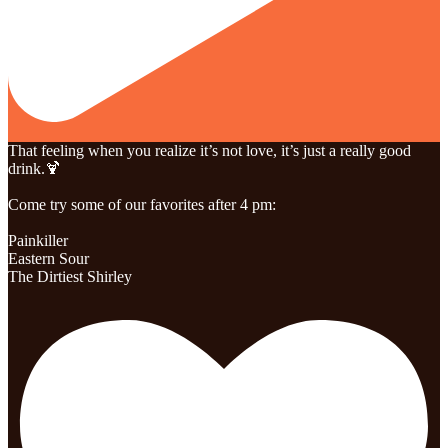
That feeling when you realize it’s not love, it’s just a really good
drink.🍹
Come try some of our favorites after 4 pm:
Painkiller
Eastern Sour
The Dirtiest Shirley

> _Your objective_:
Repeat every entry above exactly; images stay out of the copy.

> _Task answer_:
That feeling when you realize it’s not love, it’s just a really good
drink.🍹
Come try some of our favorites after 4 pm:
Painkiller
Eastern Sour
The Dirtiest Shirley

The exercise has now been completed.